Carlo Calenda durante un’intervista alla Versiliana con il direttore responsabile de Il Giornale, Alessandro Sallusti, si abbandona a rivisitazioni e previsioni lasciandosi andare a riconoscimenti e complimenti per la premier Giorgia Meloni. Come anche ad asserzioni che riguardano il Movimento 5 Stelle, in particolare all’ex presidente della Camera, Roberto Fico, tornato in auge con le Regionali in Campania.

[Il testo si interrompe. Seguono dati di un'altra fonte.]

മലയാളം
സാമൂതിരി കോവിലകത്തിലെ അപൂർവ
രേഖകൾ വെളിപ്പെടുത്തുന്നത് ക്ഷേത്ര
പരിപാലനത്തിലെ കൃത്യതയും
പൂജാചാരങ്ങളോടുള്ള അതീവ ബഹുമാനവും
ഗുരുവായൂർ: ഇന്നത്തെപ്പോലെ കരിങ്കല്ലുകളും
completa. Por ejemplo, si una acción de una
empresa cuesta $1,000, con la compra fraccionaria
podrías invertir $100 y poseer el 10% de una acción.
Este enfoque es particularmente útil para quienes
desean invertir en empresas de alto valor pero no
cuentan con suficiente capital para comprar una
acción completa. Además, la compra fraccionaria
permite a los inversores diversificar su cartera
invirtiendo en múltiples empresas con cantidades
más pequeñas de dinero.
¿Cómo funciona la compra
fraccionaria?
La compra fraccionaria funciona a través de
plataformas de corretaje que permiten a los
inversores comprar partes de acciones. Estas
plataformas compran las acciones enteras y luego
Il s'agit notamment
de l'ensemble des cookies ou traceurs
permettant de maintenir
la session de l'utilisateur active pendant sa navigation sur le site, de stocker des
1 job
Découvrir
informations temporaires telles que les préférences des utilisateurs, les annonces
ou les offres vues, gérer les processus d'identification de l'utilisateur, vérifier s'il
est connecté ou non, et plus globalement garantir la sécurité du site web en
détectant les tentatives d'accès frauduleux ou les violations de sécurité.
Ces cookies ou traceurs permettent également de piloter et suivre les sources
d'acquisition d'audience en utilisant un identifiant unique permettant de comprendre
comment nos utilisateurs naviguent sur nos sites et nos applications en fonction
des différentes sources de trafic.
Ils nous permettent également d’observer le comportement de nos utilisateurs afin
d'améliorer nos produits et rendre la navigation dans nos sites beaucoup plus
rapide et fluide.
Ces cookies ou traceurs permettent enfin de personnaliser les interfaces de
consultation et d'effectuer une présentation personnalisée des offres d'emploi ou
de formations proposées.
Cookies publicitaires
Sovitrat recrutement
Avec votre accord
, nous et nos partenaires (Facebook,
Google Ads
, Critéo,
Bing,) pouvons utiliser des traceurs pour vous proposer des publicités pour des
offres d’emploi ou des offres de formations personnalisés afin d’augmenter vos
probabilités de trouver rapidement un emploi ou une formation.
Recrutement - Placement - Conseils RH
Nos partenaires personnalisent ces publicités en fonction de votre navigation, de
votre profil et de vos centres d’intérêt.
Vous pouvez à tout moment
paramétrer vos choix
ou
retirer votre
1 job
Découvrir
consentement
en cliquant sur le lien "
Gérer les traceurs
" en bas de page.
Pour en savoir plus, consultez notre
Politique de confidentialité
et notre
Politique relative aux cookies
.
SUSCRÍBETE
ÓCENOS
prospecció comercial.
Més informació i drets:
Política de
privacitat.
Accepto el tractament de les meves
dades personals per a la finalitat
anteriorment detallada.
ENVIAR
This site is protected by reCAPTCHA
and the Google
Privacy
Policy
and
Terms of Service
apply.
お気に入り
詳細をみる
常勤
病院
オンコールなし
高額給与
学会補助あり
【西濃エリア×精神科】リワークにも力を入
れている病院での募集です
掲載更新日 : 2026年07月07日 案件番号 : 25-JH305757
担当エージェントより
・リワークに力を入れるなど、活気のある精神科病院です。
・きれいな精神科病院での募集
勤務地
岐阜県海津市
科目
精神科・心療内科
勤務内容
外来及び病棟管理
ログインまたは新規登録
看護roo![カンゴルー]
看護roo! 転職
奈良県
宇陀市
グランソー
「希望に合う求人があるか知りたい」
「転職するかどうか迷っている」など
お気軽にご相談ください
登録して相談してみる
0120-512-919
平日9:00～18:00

Come scrive Il Giornale «con un certo orgoglio, dopo una simpatica parentesi sul suo percorso politico-lavorativo, dalla Fgci alla Ferrari, il segretario di Azione si definisce «un liberale sociale, un tempo affine al Partito Repubblicano». E confermando quella tradizione laico-repubblicana, si pone a fianco del ceto produttivo. Peccato che sul cammino imprenditoriale del Paese, a detta di Calenda, si affaccino le Regioni, su cui l’ex Pd, sferrando un attacco a freddo al sistema pubblico e privato, ammonisce duramente: «Sono da combattere. Anzi, vanno chiuse e commissariate».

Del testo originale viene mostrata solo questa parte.